* Page images and extracted text
Content starts

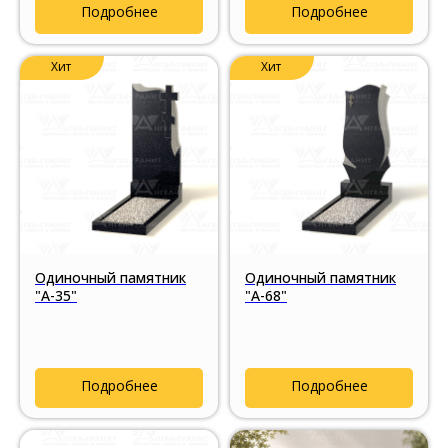
Подробнее
Подробнее
Хит
Хит
Одиночный памятник
Одиночный памятник
"А-35"
"А-68"
Подробнее
Подробнее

Content ends

* DESCRIPTION OF THE TASK
The records above should be repeated exactly, with no pictures in the copy.

* THE ANSWER
Подробнее
Подробнее
Хит
Хит
Одиночный памятник
Одиночный памятник
"А-35"
"А-68"
Подробнее
Подробнее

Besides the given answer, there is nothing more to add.